El Maestro Kong (Confucio) nació hace dos mil quinientos años en una época confusa que vivía la muerte de los dioses y el nacimiento de nuevos ritos. Le disgustaba su tiempo tanto como el nuestro pueda disgustar a cualquiera de nosotros cuando constatamos la decadencia que ha seguido al esplendor democrático de la posguerra europea. En contra de las promesas de nuestra infancia, ni la prosperidad ha llegado a todos con la fuerza que creíamos, ni se sostiene el Estado del Bienestar sin el apoyo de la deuda, ni la nueva pedagogía ha extendido el amor por la cultura, ni la clase política responde a una selección de los mejores. Más bien se diría que al contrario: vemos cómo mueren los viejos dioses del bienestar socialdemócrata, la nobleza de los antiguos valores, la fe en las instituciones representativas. El espíritu ilustrado de la escuela sucumbe a causa del antiintelectualismo, la subjetividad y los excesos emocionales. Se generaliza la fractura entre clases sociales, el empobrecimiento de trabajadores y pequeños ahorradores; la desconfianza hacia la democracia parlamentaria –y su suplantación por sucedáneos plebiscitarios–, la añoranza de los hombres fuertes y los políticos autoritarios.

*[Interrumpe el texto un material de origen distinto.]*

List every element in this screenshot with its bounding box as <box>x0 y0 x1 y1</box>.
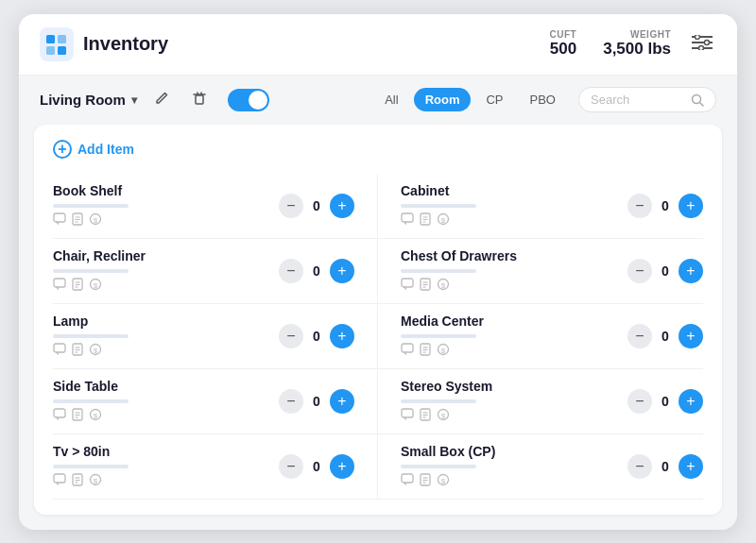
search-icon <box>691 93 704 107</box>
qty-increase-button[interactable]: + <box>679 259 703 283</box>
qty-decrease-button[interactable]: − <box>279 389 303 414</box>
qty-decrease-button[interactable]: − <box>627 194 652 218</box>
item-left: Book Shelf <box>53 183 279 229</box>
weight-stat: WEIGHT 3,500 lbs <box>603 29 671 59</box>
comment-icon[interactable] <box>53 278 66 293</box>
item-qty-control: − 0 + <box>279 259 354 283</box>
toolbar: Living Room ▾ AllRoomCPPBO <box>19 76 737 125</box>
item-main: Small Box (CP) <box>401 444 703 489</box>
qty-value: 0 <box>660 394 671 409</box>
item-name: Chair, Recliner <box>53 248 279 263</box>
qty-decrease-button[interactable]: − <box>279 324 303 348</box>
price-icon[interactable]: $ <box>437 473 450 489</box>
qty-increase-button[interactable]: + <box>330 454 354 479</box>
list-item: Small Box (CP) <box>378 434 703 500</box>
price-icon[interactable]: $ <box>437 343 450 359</box>
comment-icon[interactable] <box>401 408 414 423</box>
edit-icon <box>154 91 169 106</box>
comment-icon[interactable] <box>401 212 414 228</box>
filter-tabs: AllRoomCPPBO <box>373 88 567 111</box>
filter-tab-room[interactable]: Room <box>414 88 472 111</box>
item-main: Book Shelf <box>53 183 354 229</box>
filter-tab-cp[interactable]: CP <box>474 88 514 111</box>
comment-icon[interactable] <box>53 343 66 358</box>
svg-text:$: $ <box>441 346 446 354</box>
price-icon[interactable]: $ <box>89 278 102 294</box>
svg-rect-90 <box>402 474 413 483</box>
add-item-button[interactable]: + Add Item <box>53 140 134 159</box>
item-qty-control: − 0 + <box>627 389 703 414</box>
qty-value: 0 <box>660 198 671 213</box>
qty-decrease-button[interactable]: − <box>279 194 303 218</box>
qty-increase-button[interactable]: + <box>330 389 354 414</box>
document-icon[interactable] <box>420 343 431 359</box>
room-selector[interactable]: Living Room ▾ <box>40 92 137 108</box>
svg-point-8 <box>696 35 700 40</box>
room-name: Living Room <box>40 92 126 108</box>
item-left: Side Table <box>53 379 279 424</box>
filter-settings-button[interactable] <box>688 31 716 57</box>
price-icon[interactable]: $ <box>437 278 450 294</box>
delete-room-button[interactable] <box>186 87 213 113</box>
inventory-logo-icon <box>40 27 74 61</box>
search-input[interactable] <box>591 93 685 107</box>
header-logo: Inventory <box>40 27 550 61</box>
qty-increase-button[interactable]: + <box>679 454 703 479</box>
toggle-switch[interactable] <box>228 89 269 111</box>
search-box <box>578 87 716 112</box>
svg-text:$: $ <box>94 411 98 419</box>
item-icons: $ <box>401 408 627 424</box>
qty-decrease-button[interactable]: − <box>627 324 652 348</box>
qty-increase-button[interactable]: + <box>679 194 703 218</box>
document-icon[interactable] <box>72 212 83 229</box>
qty-decrease-button[interactable]: − <box>627 259 652 283</box>
comment-icon[interactable] <box>401 278 414 293</box>
qty-increase-button[interactable]: + <box>679 389 703 414</box>
filter-tab-all[interactable]: All <box>373 88 409 111</box>
svg-rect-18 <box>54 213 65 222</box>
qty-decrease-button[interactable]: − <box>627 454 652 479</box>
svg-rect-58 <box>402 344 413 352</box>
comment-icon[interactable] <box>53 212 66 228</box>
svg-rect-66 <box>54 409 65 417</box>
qty-value: 0 <box>311 394 322 409</box>
item-icons: $ <box>53 278 279 294</box>
item-icons: $ <box>53 408 279 424</box>
item-left: Stereo System <box>401 379 627 424</box>
document-icon[interactable] <box>72 278 83 294</box>
price-icon[interactable]: $ <box>89 212 102 229</box>
qty-decrease-button[interactable]: − <box>279 259 303 283</box>
document-icon[interactable] <box>420 212 431 229</box>
add-item-label: Add Item <box>77 142 134 157</box>
filter-tab-pbo[interactable]: PBO <box>519 88 567 111</box>
list-item: Cabinet <box>378 174 703 239</box>
comment-icon[interactable] <box>401 473 414 488</box>
comment-icon[interactable] <box>53 473 66 488</box>
document-icon[interactable] <box>420 408 431 424</box>
qty-increase-button[interactable]: + <box>330 259 354 283</box>
comment-icon[interactable] <box>53 408 66 423</box>
edit-room-button[interactable] <box>148 87 175 113</box>
qty-decrease-button[interactable]: − <box>279 454 303 479</box>
price-icon[interactable]: $ <box>89 408 102 424</box>
qty-decrease-button[interactable]: − <box>627 389 652 414</box>
qty-increase-button[interactable]: + <box>330 324 354 348</box>
document-icon[interactable] <box>72 343 83 359</box>
price-icon[interactable]: $ <box>437 212 450 229</box>
document-icon[interactable] <box>72 408 83 424</box>
item-main: Side Table <box>53 379 354 424</box>
items-grid: Book Shelf <box>53 174 703 500</box>
qty-increase-button[interactable]: + <box>330 194 354 218</box>
document-icon[interactable] <box>420 473 431 489</box>
item-name: Small Box (CP) <box>401 444 627 459</box>
document-icon[interactable] <box>72 473 83 489</box>
list-item: Book Shelf <box>53 174 378 239</box>
price-icon[interactable]: $ <box>437 408 450 424</box>
price-icon[interactable]: $ <box>89 343 102 359</box>
item-name: Lamp <box>53 314 279 329</box>
comment-icon[interactable] <box>401 343 414 358</box>
price-icon[interactable]: $ <box>89 473 102 489</box>
svg-rect-26 <box>402 213 413 222</box>
document-icon[interactable] <box>420 278 431 294</box>
qty-increase-button[interactable]: + <box>679 324 703 348</box>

El Maestro Kong callaba y observaba. O preguntaba y volvía a observar. “No me aflige que los hombres me ignoren –escribió–. Lo que me afligiría es no conocer a los hombres”. “Aprender, estudiar, saber” es el primer imperativo que se lee en sus Analectas. Deseaba reformar su país, recuperar el recto camino de la sociedad. Para ello, contaba con dos herramientas: la educación y el ritual. Hoy hablaríamos de escuela y leyes: una escuela que valore la inteligencia y el esfuerzo, y unas leyes que sean respetadas por los ciudadanos. Esa adaptación de un milenio a otro se puede hacer sin dificultad. De todas las religiones, la que fundaron los discípulos de Confucio es la única decididamente laica sin ser atea ni ir contra Dios. En nuestros días les corresponde a las leyes desempeñar el papel formador del ritual.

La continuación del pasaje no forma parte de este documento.